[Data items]

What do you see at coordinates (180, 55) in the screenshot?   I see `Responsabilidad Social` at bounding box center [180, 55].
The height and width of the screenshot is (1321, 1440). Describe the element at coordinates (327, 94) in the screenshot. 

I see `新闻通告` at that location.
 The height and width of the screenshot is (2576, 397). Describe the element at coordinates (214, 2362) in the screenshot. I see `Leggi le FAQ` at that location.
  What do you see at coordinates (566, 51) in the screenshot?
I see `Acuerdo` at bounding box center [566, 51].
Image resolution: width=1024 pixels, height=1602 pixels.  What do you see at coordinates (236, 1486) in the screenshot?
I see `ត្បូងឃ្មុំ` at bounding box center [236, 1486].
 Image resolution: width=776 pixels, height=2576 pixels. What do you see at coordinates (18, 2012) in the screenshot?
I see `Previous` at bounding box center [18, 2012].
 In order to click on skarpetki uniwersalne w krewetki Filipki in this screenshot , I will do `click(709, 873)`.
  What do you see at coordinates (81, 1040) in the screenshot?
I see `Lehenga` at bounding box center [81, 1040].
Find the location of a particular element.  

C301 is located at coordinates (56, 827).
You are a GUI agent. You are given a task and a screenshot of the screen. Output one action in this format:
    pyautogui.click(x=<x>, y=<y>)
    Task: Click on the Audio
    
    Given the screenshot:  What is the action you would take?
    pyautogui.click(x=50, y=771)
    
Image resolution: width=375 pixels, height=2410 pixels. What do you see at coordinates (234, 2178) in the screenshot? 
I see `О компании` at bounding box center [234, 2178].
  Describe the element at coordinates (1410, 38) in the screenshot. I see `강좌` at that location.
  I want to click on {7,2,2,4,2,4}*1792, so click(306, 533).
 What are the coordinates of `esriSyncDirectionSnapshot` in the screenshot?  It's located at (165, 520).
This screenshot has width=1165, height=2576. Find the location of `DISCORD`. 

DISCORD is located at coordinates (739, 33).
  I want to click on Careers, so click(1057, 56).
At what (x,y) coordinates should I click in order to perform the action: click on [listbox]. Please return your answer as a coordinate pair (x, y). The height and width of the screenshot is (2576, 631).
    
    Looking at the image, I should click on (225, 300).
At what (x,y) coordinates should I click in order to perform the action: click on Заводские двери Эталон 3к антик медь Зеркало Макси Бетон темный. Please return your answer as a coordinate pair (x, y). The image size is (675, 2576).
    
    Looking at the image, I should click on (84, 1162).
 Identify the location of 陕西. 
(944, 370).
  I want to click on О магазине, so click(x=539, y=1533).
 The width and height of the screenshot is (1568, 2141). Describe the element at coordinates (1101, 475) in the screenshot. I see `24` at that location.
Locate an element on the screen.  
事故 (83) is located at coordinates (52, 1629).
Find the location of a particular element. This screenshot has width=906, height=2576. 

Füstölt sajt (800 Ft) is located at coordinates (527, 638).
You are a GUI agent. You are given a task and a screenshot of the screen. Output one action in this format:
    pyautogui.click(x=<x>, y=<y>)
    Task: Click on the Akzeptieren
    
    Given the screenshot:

- About this task:
Every line of the data above should be output exactly as written.

- Written solution:
What do you see at coordinates (180, 55) in the screenshot?   I see `Responsabilidad Social` at bounding box center [180, 55].
The height and width of the screenshot is (1321, 1440). Describe the element at coordinates (327, 94) in the screenshot. 

I see `新闻通告` at that location.
 The height and width of the screenshot is (2576, 397). Describe the element at coordinates (214, 2362) in the screenshot. I see `Leggi le FAQ` at that location.
  What do you see at coordinates (566, 51) in the screenshot?
I see `Acuerdo` at bounding box center [566, 51].
Image resolution: width=1024 pixels, height=1602 pixels.  What do you see at coordinates (236, 1486) in the screenshot?
I see `ត្បូងឃ្មុំ` at bounding box center [236, 1486].
 Image resolution: width=776 pixels, height=2576 pixels. What do you see at coordinates (18, 2012) in the screenshot?
I see `Previous` at bounding box center [18, 2012].
 In order to click on skarpetki uniwersalne w krewetki Filipki in this screenshot , I will do `click(709, 873)`.
  What do you see at coordinates (81, 1040) in the screenshot?
I see `Lehenga` at bounding box center [81, 1040].
Find the location of a particular element.  

C301 is located at coordinates (56, 827).
You are a GUI agent. You are given a task and a screenshot of the screen. Output one action in this format:
    pyautogui.click(x=<x>, y=<y>)
    Task: Click on the Audio
    
    Given the screenshot:  What is the action you would take?
    pyautogui.click(x=50, y=771)
    
Image resolution: width=375 pixels, height=2410 pixels. What do you see at coordinates (234, 2178) in the screenshot? 
I see `О компании` at bounding box center [234, 2178].
  Describe the element at coordinates (1410, 38) in the screenshot. I see `강좌` at that location.
  I want to click on {7,2,2,4,2,4}*1792, so click(306, 533).
 What are the coordinates of `esriSyncDirectionSnapshot` in the screenshot?  It's located at (165, 520).
This screenshot has width=1165, height=2576. Find the location of `DISCORD`. 

DISCORD is located at coordinates (739, 33).
  I want to click on Careers, so click(1057, 56).
At what (x,y) coordinates should I click in order to perform the action: click on [listbox]. Please return your answer as a coordinate pair (x, y). The height and width of the screenshot is (2576, 631).
    
    Looking at the image, I should click on (225, 300).
At what (x,y) coordinates should I click in order to perform the action: click on Заводские двери Эталон 3к антик медь Зеркало Макси Бетон темный. Please return your answer as a coordinate pair (x, y). The image size is (675, 2576).
    
    Looking at the image, I should click on (84, 1162).
 Identify the location of 陕西. 
(944, 370).
  I want to click on О магазине, so click(x=539, y=1533).
 The width and height of the screenshot is (1568, 2141). Describe the element at coordinates (1101, 475) in the screenshot. I see `24` at that location.
Locate an element on the screen.  
事故 (83) is located at coordinates (52, 1629).
Find the location of a particular element. This screenshot has width=906, height=2576. 

Füstölt sajt (800 Ft) is located at coordinates (527, 638).
You are a GUI agent. You are given a task and a screenshot of the screen. Output one action in this format:
    pyautogui.click(x=<x>, y=<y>)
    Task: Click on the Akzeptieren
    
    Given the screenshot:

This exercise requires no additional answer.